The incident sparked outrage outside the hospital and led to protest, even as Sasoni's body lay dead right there. 

“70-year-old Gokul Sasoni was admitted into the Emergency ward complaining of weakness. Our doctor treated him for the same, gave gastric injection and tablets for fever. The patient left the hospital post treatment, and soon after, the unfortunate incident took place,” informed KK Deka, Assistant Superintendent of MMCH.

He alleged that the public gathered outside the hospital when Sasoni’s wife started crying out loud and soon the hospital authorities too rushed to check the body but the wife and public interfered.

“We wanted to carry Sasoni’s body to the hospital to confirm the cause of death but the public did not let us. Then we took the support of police and took the body for post-mortem,” expressed Deka.

It may be mentioned that the police has concluded the post-mortem on the body and sent it back to his village in Darrang district.
 
Deka also stated that the wife was uncooperative and refused assistance, yet the hospital authorities managed food for her and provided her with a hospital bed until police completed post-mortem.
 
Speaking to G Plus about the alleged negligence and the action being taken, Deka said, “If needed, an internal enquiry would be set up at the Gauhati Medical College & Hospital (GMCH) against the doctor for which the MMCH has already sent a letter addressed to the Principal of GMCH.”


Inadequate action taken on medical negligence cases 

In a worrying trend, Guwahati has seen a number of cases of medical negligence in the past few months. However, in a majority of the instances the government has failed to take any action in these cases. 

Various instances of alleged negligence were reported from across the city which brought to the fore the importance of bringing accountability for hospital authorities.

In an example of alleged medical negligence a few months ago, a case was registered with the Bharalumukh police station against the Institute of Human Reproduction (IHR), commonly known as Goenka Nursing Home, for alleged medical negligence.

According to reports, a city resident, 31-year-old Nasima Sultana who was pregnant, died a few hours after she was admitted for delivery to Goenka Nursing Home.
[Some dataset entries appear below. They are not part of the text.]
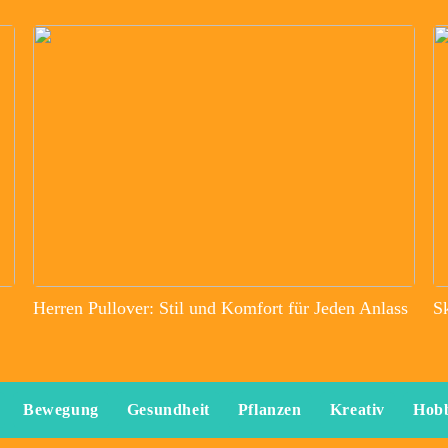
Herren Pullover: Stil und Komfort für Jeden Anlass
S
Bewegung
Gesundheit
Pflanzen
Kreativ
Hob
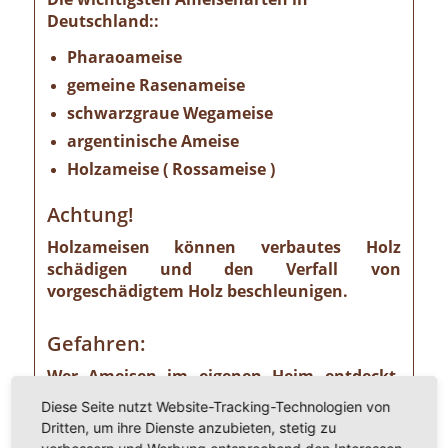
Deutschland::
Pharaoameise
gemeine Rasenameise
schwarzgraue Wegameise
argentinische Ameise
Holzameise ( Rossameise )
Achtung!
Holzameisen können verbautes Holz
schädigen und den Verfall von
vorgeschädigtem Holz beschleunigen.
Gefahren:
Wer Ameisen im eigenen Heim entdeckt,
sollte die Gefahr ernst nehmen. Einige
Diese Seite nutzt Website-Tracking-Technologien von
Ameisenarten sind nämlich Vorrats- und
Dritten, um ihre Dienste anzubieten, stetig zu
Materialschädlinge, von denen ein nicht zu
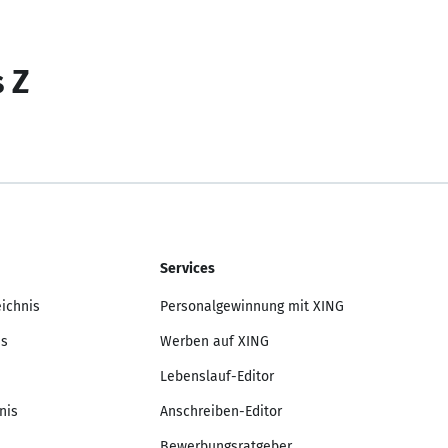
s Z
Services
eichnis
Personalgewinnung mit XING
is
Werben auf XING
Lebenslauf-Editor
nis
Anschreiben-Editor
Bewerbungsratgeber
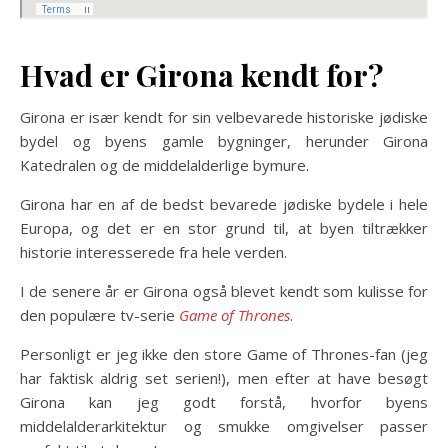
Hvad er Girona kendt for?
Girona er især kendt for sin velbevarede historiske jødiske
bydel og byens gamle bygninger, herunder Girona
Katedralen og de middelalderlige bymure.
Girona har en af de bedst bevarede jødiske bydele i hele
Europa, og det er en stor grund til, at byen tiltrækker
historie interesserede fra hele verden.
I de senere år er Girona også blevet kendt som kulisse for
den populære tv-serie
Game of Thrones
.
Personligt er jeg ikke den store Game of Thrones-fan (jeg
har faktisk aldrig set serien!), men efter at have besøgt
Girona kan jeg godt forstå, hvorfor byens
middelalderarkitektur og smukke omgivelser passer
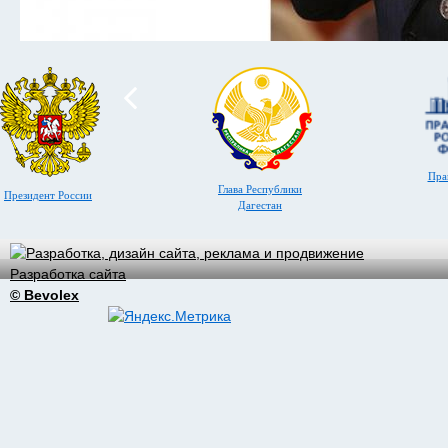
Пра
Глава Республики
Президент России
Дагестан
Разработка сайта
© Bevolex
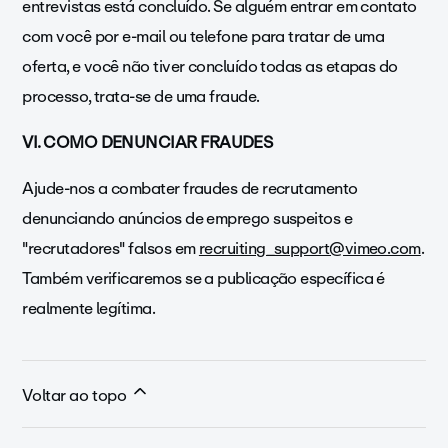
entrevistas está concluído. Se alguém entrar em contato
com você por e-mail ou telefone para tratar de uma
oferta, e você não tiver concluído todas as etapas do
processo, trata-se de uma fraude.
VI. COMO DENUNCIAR FRAUDES
Ajude-nos a combater fraudes de recrutamento
denunciando anúncios de emprego suspeitos e
"recrutadores" falsos em
recruiting_support@vimeo.com
.
Também verificaremos se a publicação específica é
realmente legítima.
Voltar ao topo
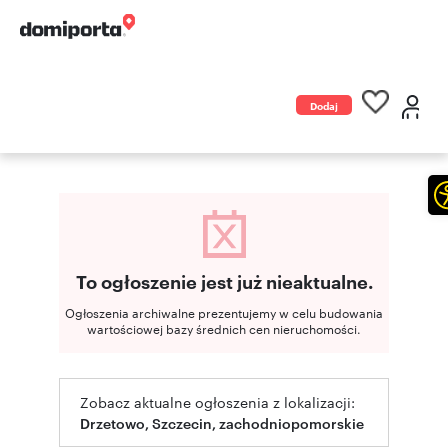
Dodaj
ogłoszenie
To ogłoszenie jest już nieaktualne.
Ogłoszenia archiwalne prezentujemy w celu budowania
wartościowej bazy średnich cen nieruchomości.
Zobacz aktualne ogłoszenia z lokalizacji:
Drzetowo, Szczecin, zachodniopomorskie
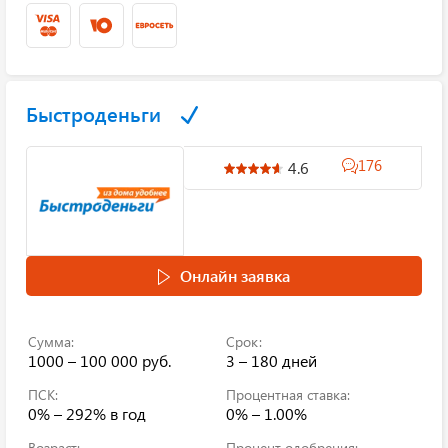
Быстроденьги
176
4.6
Онлайн заявка
Сумма:
Срок:
1000 – 100 000 руб.
3 – 180 дней
ПСК:
Процентная ставка:
0% – 292%
в год
0% – 1.00%
Возраст:
Процент одобрения:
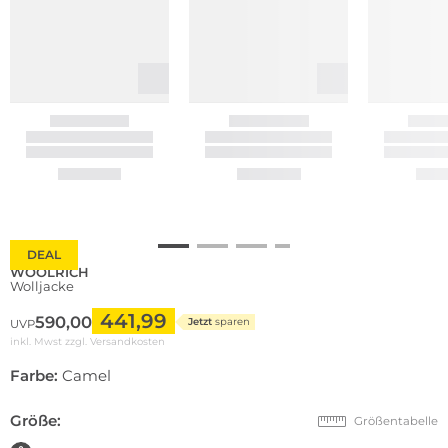
DEAL
WOOLRICH
Wolljacke
441,99
590,00
Jetzt
sparen
UVP
inkl. Mwst zzgl.
Versandkosten
Farbe:
Camel
Größe:
Größentabelle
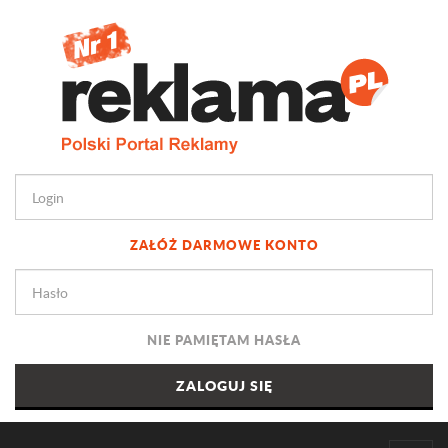
ZAŁÓŻ DARMOWE KONTO
NIE PAMIĘTAM HASŁA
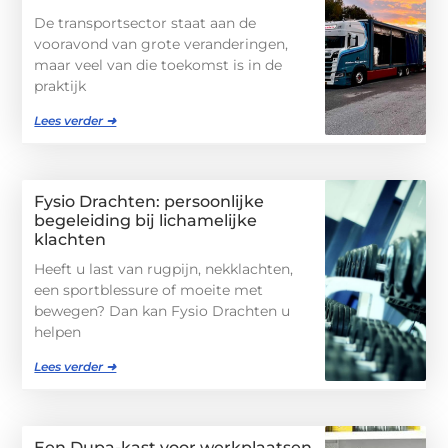
De transportsector staat aan de
vooravond van grote veranderingen,
maar veel van die toekomst is in de
praktijk
Lees verder ➜
Fysio Drachten: persoonlijke
begeleiding bij lichamelijke
klachten
Heeft u last van rugpijn, nekklachten,
een sportblessure of moeite met
bewegen? Dan kan Fysio Drachten u
helpen
Lees verder ➜
Een Dupa-kast voor werkplaatsen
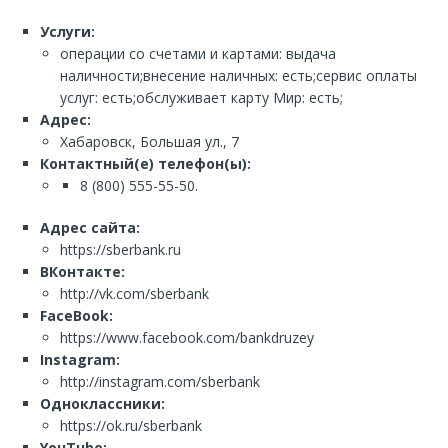
Услуги:
операции со счетами и картами: выдача
наличности;внесение наличных: есть;сервис оплаты
услуг: есть;обслуживает карту Мир: есть;
Адрес:
Хабаровск, Большая ул., 7
Контактный(е) телефон(ы):
8 (800) 555-55-50.
Адрес сайта:
https://sberbank.ru
ВКонтакте:
http://vk.com/sberbank
FaceBook:
https://www.facebook.com/bankdruzey
Instagram:
http://instagram.com/sberbank
Одноклассники:
https://ok.ru/sberbank
YouTube:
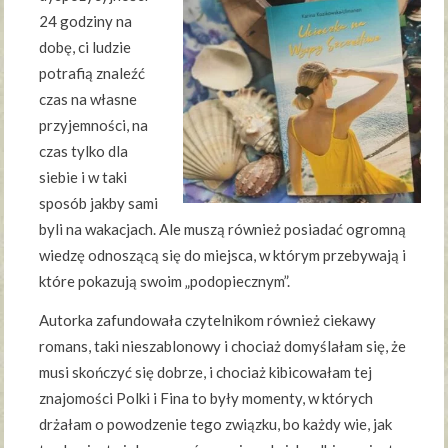
24 godziny na
dobę, ci ludzie
potrafią znaleźć
czas na własne
przyjemności, na
czas tylko dla
siebie i w taki
sposób jakby sami
byli na wakacjach. Ale muszą również posiadać ogromną
wiedzę odnoszącą się do miejsca, w którym przebywają i
które pokazują swoim „podopiecznym”.
Autorka zafundowała czytelnikom również ciekawy
romans, taki nieszablonowy i chociaż domyślałam się, że
musi skończyć się dobrze, i chociaż kibicowałam tej
znajomości Polki i Fina to były momenty, w których
drżałam o powodzenie tego związku, bo każdy wie, jak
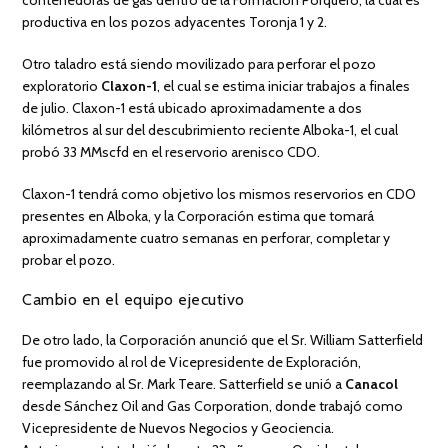
contenedoras de gas dentro de la Formación Porquero, la cual es
productiva en los pozos adyacentes Toronja 1 y 2.
Otro taladro está siendo movilizado para perforar el pozo
exploratorio
Claxon-1
, el cual se estima iniciar trabajos a finales
de julio. Claxon-1 está ubicado aproximadamente a dos
kilómetros al sur del descubrimiento reciente Alboka-1, el cual
probó 33 MMscfd en el reservorio arenisco CDO.
Claxon-1 tendrá como objetivo los mismos reservorios en CDO
presentes en Alboka, y la Corporación estima que tomará
aproximadamente cuatro semanas en perforar, completar y
probar el pozo.
Cambio en el equipo ejecutivo
De otro lado, la Corporación anunció que el Sr. William Satterfield
fue promovido al rol de Vicepresidente de Exploración,
reemplazando al Sr. Mark Teare. Satterfield se unió a
Canacol
desde Sánchez Oil and Gas Corporation, donde trabajó como
Vicepresidente de Nuevos Negocios y Geociencia.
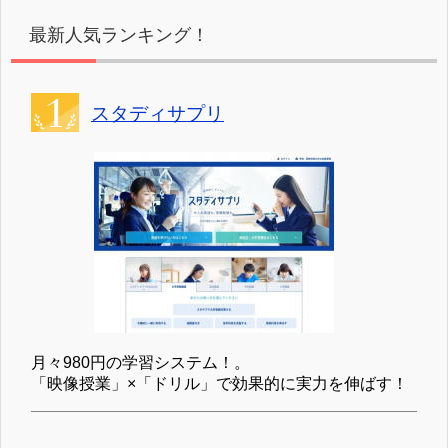
最新人気ランキング！
スタディサプリ
月々980円の学習システム！。
「映像授業」×「ドリル」で効果的に実力を伸ばす！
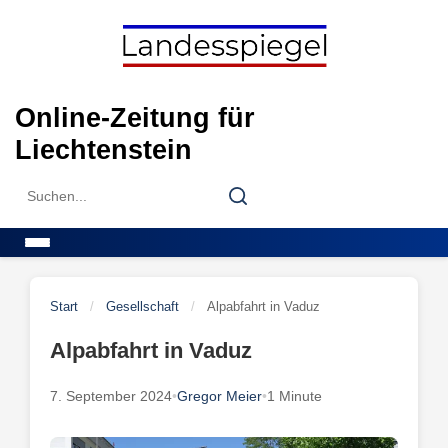
Skip
to
content
Online-Zeitung für
Liechtenstein
Search
Search
for:
Menu
Start
/
Gesellschaft
/
Alpabfahrt in Vaduz
Alpabfahrt in Vaduz
7. September 2024
•
Gregor Meier
•
1 Minute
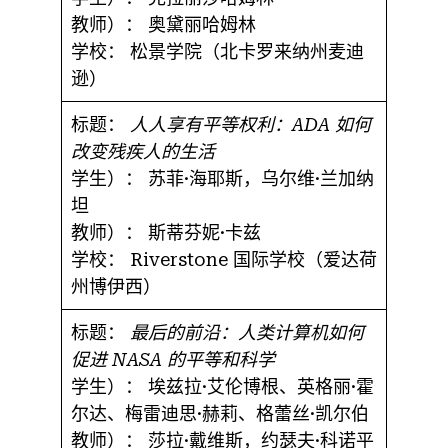
教师）：
奥黛丽哈姆林
学校：
松景学院（北卡罗来纳州麦迪
逊）
标题：
人人享有平等权利：ADA 如何
改变残疾人的生活
学生）：
苏菲·海耶斯，乌尔维·兰加纳
坦
教师）：
斯蒂芬妮·卡兹
学校：
Riverstone 国际学校（爱达荷
州博伊西）
标题：
最后的前沿：人类计算机如何
促进 NASA 的平等和科学
学生）：
埃兹拉·艾伦博根、英格丽·霍
尔达、梅雷迪思·赫莉、格蕾丝·凯尔伯
教师）：
莎拉·戴维斯，约瑟夫·科诺平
Sultana was a dietician at a top hospital in the city.

Additionally, the increasing number of medical negligence cases being registered in the city against government as well as private hospital authorities is forcing people to seek treatment outside the state for critical ailments. 
  
On the other hand, the magnitude of such cases can also be ascertained by the number of cases received by the district consumer court. Kamrup (Metro) District Consumer Disputes Redressal forum (DCDRF) officials informed G Plus that they receive several cases related to medical negligence in a month.

The cases range from wrong diagnosis of diseases to negligence in medical services. Officials of the DCDRF informed that such cases of medical negligence have become very frequent with at least three to four cases being filed with the consumer forum every month.

In an earlier case, a city resident gave his blood sample for testing to a laboratory before donating blood to a friend. However, the reports revealed that he had tested positive for HIV (Human Immunodeficiency Virus).

After this, the man consulted two doctors and on their advice, gave his blood samples for testing in two different laboratories. Both the results showed a negative result for HIV.

“He then filed a case of medical negligence against the first laboratory in which the DCDRF passed a judgement and ordered the laboratory owner to pay compensation to the complainant,” informed Mohammad Sahadat Hussain, president of the DCDRC.
 
In yet another case, a woman filed a case against a city-based private hospital after her father passed away after being admitted for a week in the hospital. Member of DCDRF, Archana Deka, informed that the complainant’s father was suffering from jaundice and had stopped responding to treatment before he passed away.